The simplest way to get uniformly distributed results from rand
is something like this:
int limited_rand(int limit)
{
int r, d = RAND_MAX / limit;
limit *= d;
do { r = rand(); } while (r >= limit);
return r / d;
}
The result will be in the range 0
to limit-1
, and each will occur with equal probability as long as the values 0
through RAND_MAX
all had equal probability with the original rand
function.
Other methods such as modular arithmetic or dividing without the loop I used introduce bias. Methods that go through floating point intermediates do not avoid this problem. Getting good random floating point numbers from rand
is at least as difficult. Using my function for integers (or an improvement of it) is a good place to start if you want random floats.

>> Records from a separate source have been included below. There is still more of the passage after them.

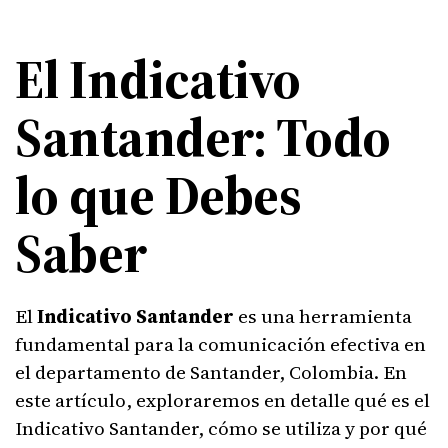
El Indicativo
Santander: Todo
lo que Debes
Saber
El
Indicativo Santander
es una herramienta
fundamental para la comunicación efectiva en
el departamento de Santander, Colombia. En
este artículo, exploraremos en detalle qué es el
Indicativo Santander, cómo se utiliza y por qué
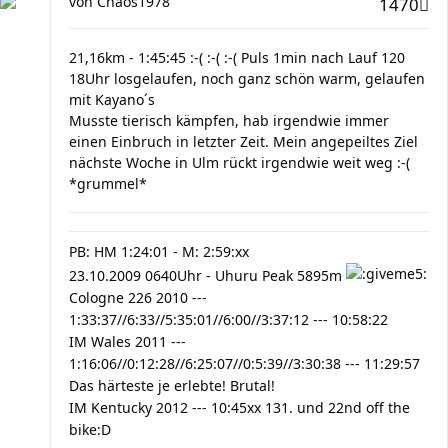
von
Chaos1978
1470
21,16km - 1:45:45 :-( :-( :-( Puls 1min nach Lauf 120
18Uhr losgelaufen, noch ganz schön warm, gelaufen
mit Kayano´s
Musste tierisch kämpfen, hab irgendwie immer
einen Einbruch in letzter Zeit. Mein angepeiltes Ziel
nächste Woche in Ulm rückt irgendwie weit weg :-(
*grummel*
PB: HM 1:24:01 - M: 2:59:xx
23.10.2009 0640Uhr - Uhuru Peak 5895m
Cologne 226 2010 ---
1:33:37//6:33//5:35:01//6:00//3:37:12 --- 10:58:22
IM Wales 2011 ---
1:16:06//0:12:28//6:25:07//0:5:39//3:30:38 --- 11:29:57
Das härteste je erlebte! Brutal!
IM Kentucky 2012 --- 10:45xx 131. und 22nd off the
bike:D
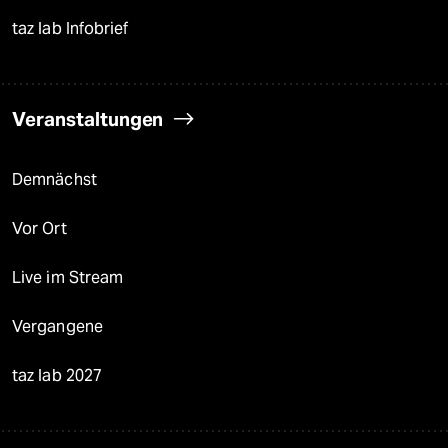
taz lab Infobrief
Veranstaltungen
Demnächst
Vor Ort
Live im Stream
Vergangene
taz lab 2027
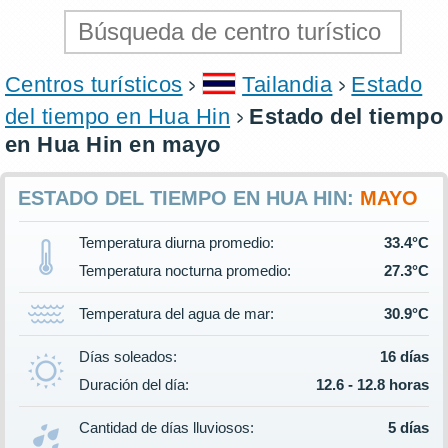
Centros turísticos
Tailandia
Estado
del tiempo en Hua Hin
Estado del tiempo
en Hua Hin en mayo
ESTADO DEL TIEMPO EN HUA HIN:
MAYO
Temperatura diurna promedio:
33.4°C
Temperatura nocturna promedio:
27.3°C
Temperatura del agua de mar:
30.9°C
Días soleados:
16 días
Duración del día:
12.6 - 12.8 horas
Cantidad de días lluviosos:
5 días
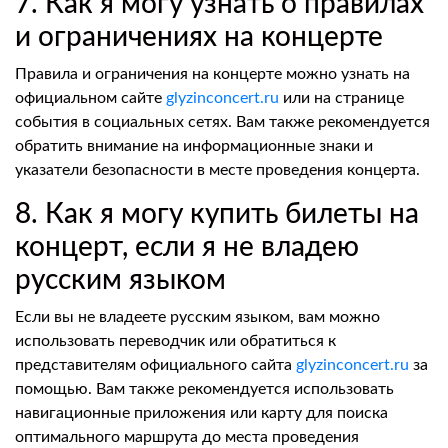
7. Как я могу узнать о правилах
и ограничениях на концерте
Правила и ограничения на концерте можно узнать на
официальном сайте
glyzinconcert.ru
или на странице
события в социальных сетях. Вам также рекомендуется
обратить внимание на информационные знаки и
указатели безопасности в месте проведения концерта.
8. Как я могу купить билеты на
концерт, если я не владею
русским языком
Если вы не владеете русским языком, вам можно
использовать переводчик или обратиться к
представителям официального сайта
glyzinconcert.ru
за
помощью. Вам также рекомендуется использовать
навигационные приложения или карту для поиска
оптимального маршрута до места проведения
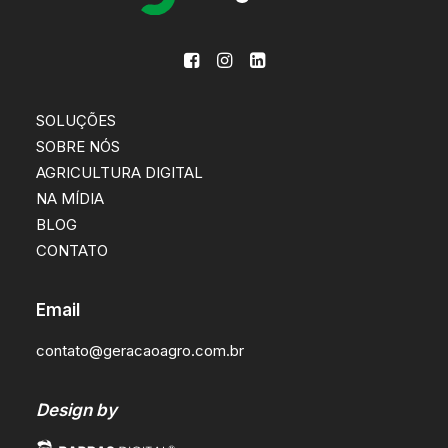
SOLUÇÕES
SOBRE NÓS
AGRICULTURA DIGITAL
NA MÍDIA
BLOG
CONTATO
Email
contato@geracaoagro.com.br
Design by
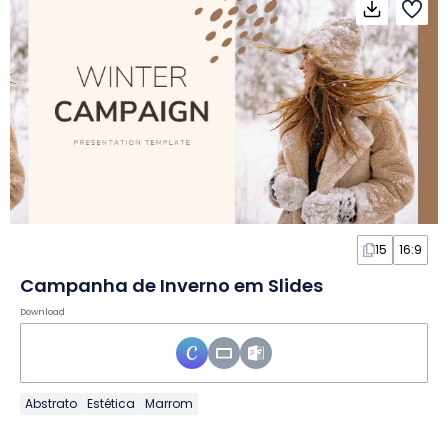
15
16:9
Campanha de Inverno em Slides
Download
Abstrato
Estética
Marrom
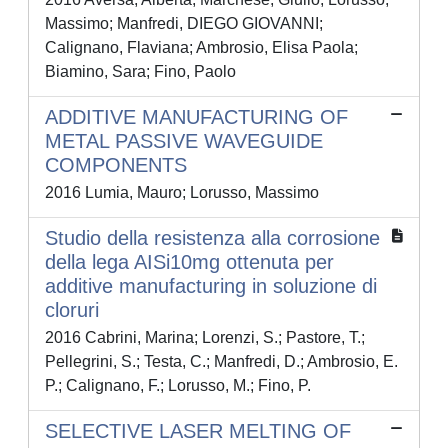
Massimo; Manfredi, DIEGO GIOVANNI;
Calignano, Flaviana; Ambrosio, Elisa Paola;
Biamino, Sara; Fino, Paolo
ADDITIVE MANUFACTURING OF
METAL PASSIVE WAVEGUIDE
COMPONENTS
2016 Lumia, Mauro; Lorusso, Massimo
Studio della resistenza alla corrosione
della lega AISi10mg ottenuta per
additive manufacturing in soluzione di
cloruri
2016 Cabrini, Marina; Lorenzi, S.; Pastore, T.;
Pellegrini, S.; Testa, C.; Manfredi, D.; Ambrosio, E.
P.; Calignano, F.; Lorusso, M.; Fino, P.
SELECTIVE LASER MELTING OF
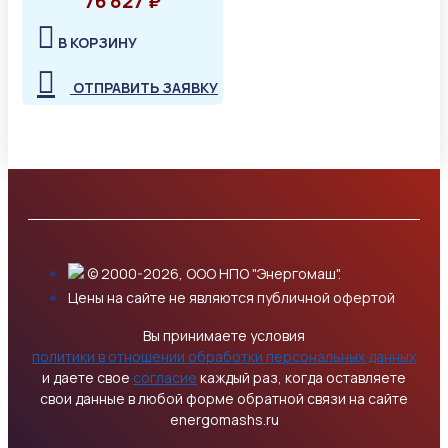
76 827 ₽
В КОРЗИНУ
ОТПРАВИТЬ ЗАЯВКУ
© 2000-2026, ООО НПО "Энергомаш".
Цены на сайте не являются публичной офертой
Вы принимаете условия
политики в отношении обработки персональных данных
и даете свое
согласие
каждый раз, когда оставляете
свои данные в любой форме обратной связи на сайте
energomashs.ru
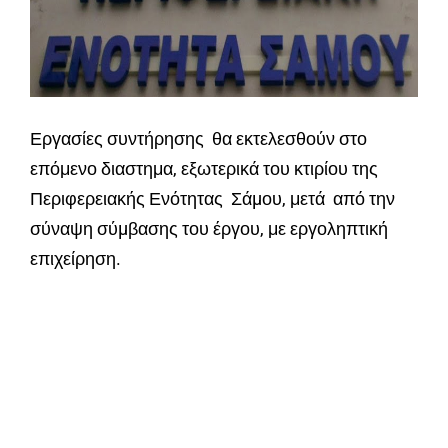
Εργασίες συντήρησης θα εκτελεσθούν στο
επόμενο διαστημα, εξωτερικά του κτιρίου της
Περιφερειακής Ενότητας Σάµου, μετά από την
σύναψη σύµβασης του έργου, με εργοληπτική
επιχείρηση.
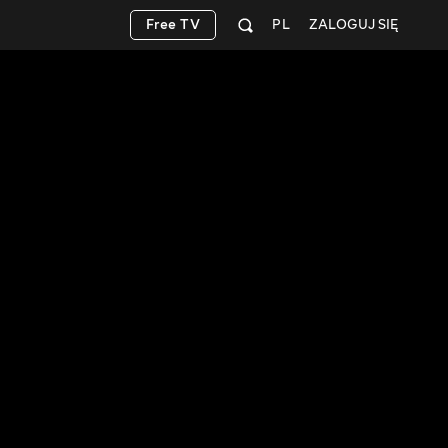
Free TV
PL
ZALOGUJ SIĘ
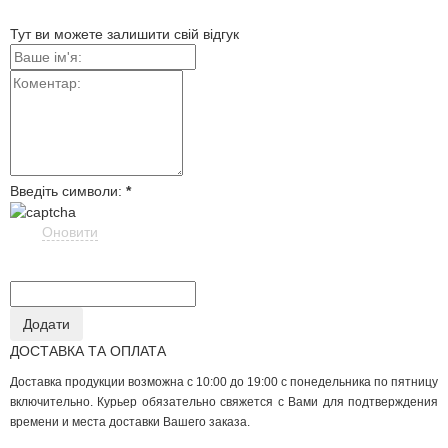
Тут ви можете залишити свій відгук
Введіть символи:
*
Оновити
ДОСТАВКА ТА ОПЛАТА
Доставка продукции возможна с 10:00 до 19:00 с понедельника по пятницу
включительно. Курьер обязательно свяжется с Вами для подтверждения
времени и места доставки Вашего заказа.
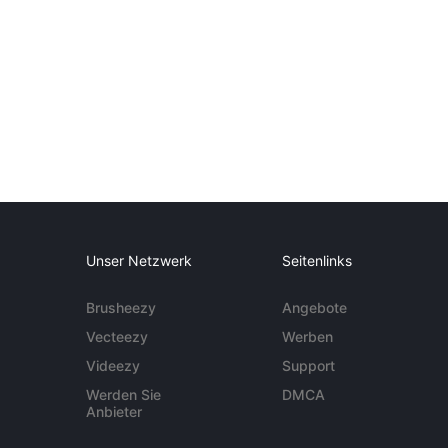
Unser Netzwerk
Seitenlinks
Brusheezy
Angebote
Vecteezy
Werben
Videezy
Support
Werden Sie
DMCA
Anbieter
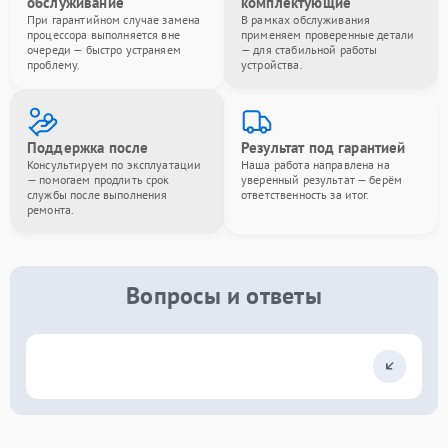
обслуживание
комплектующие
При гарантийном случае замена
В рамках обслуживания
процессора выполняется вне
применяем проверенные детали
очереди — быстро устраняем
— для стабильной работы
проблему.
устройства.
Поддержка после
Результат под гарантией
Консультируем по эксплуатации
Наша работа направлена на
— помогаем продлить срок
уверенный результат — берём
службы после выполнения
ответственность за итог.
ремонта.
Вопросы и ответы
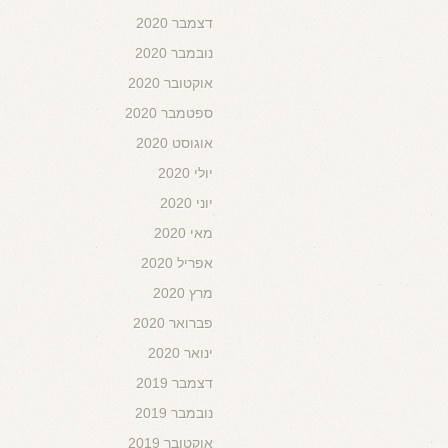
דצמבר 2020
נובמבר 2020
אוקטובר 2020
ספטמבר 2020
אוגוסט 2020
יולי 2020
יוני 2020
מאי 2020
אפריל 2020
מרץ 2020
פברואר 2020
ינואר 2020
דצמבר 2019
נובמבר 2019
אוקטובר 2019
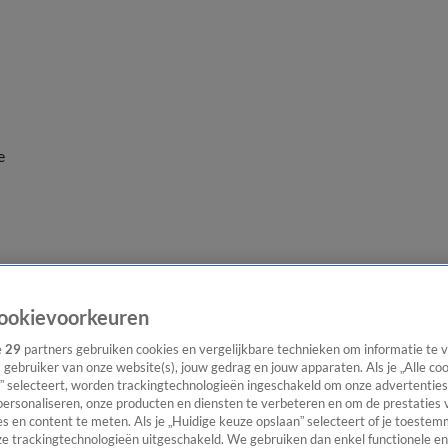
e
ookievoorkeuren
e
29
partners gebruiken cookies en vergelijkbare technieken om informatie te
s gebruiker van onze website(s), jouw gedrag en jouw apparaten. Als je „Alle co
” selecteert, worden trackingtechnologieën ingeschakeld om onze advertenties
personaliseren, onze producten en diensten te verbeteren en om de prestaties 
s en content te meten. Als je „Huidige keuze opslaan” selecteert of je toestemm
e trackingtechnologieën uitgeschakeld. We gebruiken dan enkel functionele en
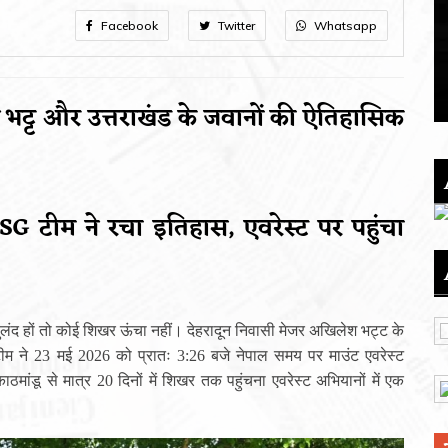
Facebook
Twitter
Whatsapp
 भट्ट और उत्तराखंड के जवानों की ऐतिहासिक
SG टीम ने रचा इतिहास, एवरेस्ट पर पहुंचा
बुलंद हों तो कोई शिखर ऊंचा नहीं। देहरादून निवासी मेजर अखिलेश भट्ट के
 टीम ने 23 मई 2026 को प्रातः 3:26 बजे नेपाल समय पर माउंट एवरेस्ट
ू से मात्र 20 दिनों में शिखर तक पहुंचना एवरेस्ट अभियानों में एक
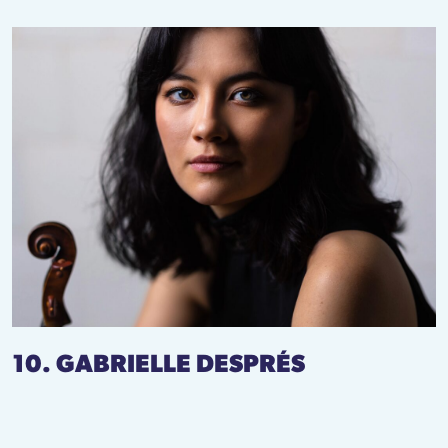
10. GABRIELLE DESPRÉS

Edit: Here's an explanation of what I mean by bias. Suppose RAND_MAX
is 7 and limit
is 5. Suppose (if this is a good rand
function) that the outputs 0, 1, 2, ..., 7 are all equally likely. Taking rand()%5
would map 0, 1, 2, 3, and 4 to themselves, but map 5, 6, and 7 to 0, 1, and 2. This means the values 0, 1, and 2 are twice as likely to pop up as the values 3 and 4. A similar phenomenon happens if you try to rescale and divide, for instance using rand()*(double)limit/(RAND_MAX+1)
Here, 0 and 1 map to 0, 2 and 3 map to 1, 4 maps to 2, 5 and 6 map to 3, and 7 maps to 4.
These effects are somewhat mitigated by the magnitude of RAND_MAX
, but they can come back if limit
is large. By the way, as others have said, with linear congruence PRNGs (the typical implementation of rand
), the low bits tend to behave very badly, so using modular arithmetic when limit
is a power of 2 may avoid the bias problem I described (since limit
usually divides RAND_MAX+1
evenly in this case), but you run into a different problem in its place.